TOKYO, Jan. 14 (Xinhua) -- Japan's current account surplus surged 75.0 percent in November on year owing to a slump in imports amid a drop in prices for crude oil and petroleum product prices, the government said in a report on Tuesday.
Japan logged a current account surplus of 1.44 trillion yen (13 billion U.S. dollars), in the recording period, marking the 65th successive month the current account has been in surplus, the finance ministry said.
The ministry also said in its preliminary report that the country's goods trade deficit dropped 99.5 percent from a year earlier to 2.5 billion yen (22.7 million U.S. dollars) in the reporting period.
Exports fell 10.2 percent to 6.24 trillion yen (56.7 billion U.S. dollars), owing in part to a decline in demand from the United States, while imports tumbled 16.6 percent to 6.25 trillion yen (56.8 billion U.S. dollars), amid a decline in crude oil and petroleum product prices.
Services trade, meanwhile, tripled to stand at a surplus of 163 billion yen (1.4 billion U.S. dollars), in the reporting period, the ministry said.
Japan's primary income, which reflects returns on investments made overseas, logged a surplus of 1.46 trillion yen (13.2 billion U.S. dollars), the government's figures also showed.
Japan's current account surplus is one of the broadest measures of its trade with the rest of the world.

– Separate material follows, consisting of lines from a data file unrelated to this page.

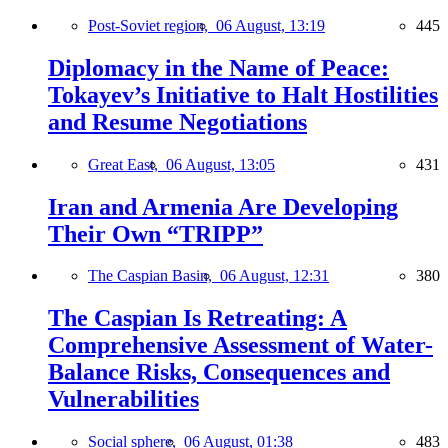
Post-Soviet region,
06 August, 13:19
445
Diplomacy in the Name of Peace:
Tokayev’s Initiative to Halt Hostilities
and Resume Negotiations
Great East,
06 August, 13:05
431
Iran and Armenia Are Developing
Their Own “TRIPP”
The Caspian Basin,
06 August, 12:31
380
The Caspian Is Retreating: A
Comprehensive Assessment of Water-
Balance Risks, Consequences and
Vulnerabilities
Social sphere,
06 August, 01:38
483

The data is keenly eyed by the Bank of Japan and the finance ministry ahead of new potential policy changes or monetary easing or tapering measures.
In Japan, the current account surplus increases the nation's net foreign assets by the corresponding amount, and a current account deficit does the reverse.
Both the Japanese government and private payments are included in the calculation and it is called the current account because goods and services are generally consumed in the current period.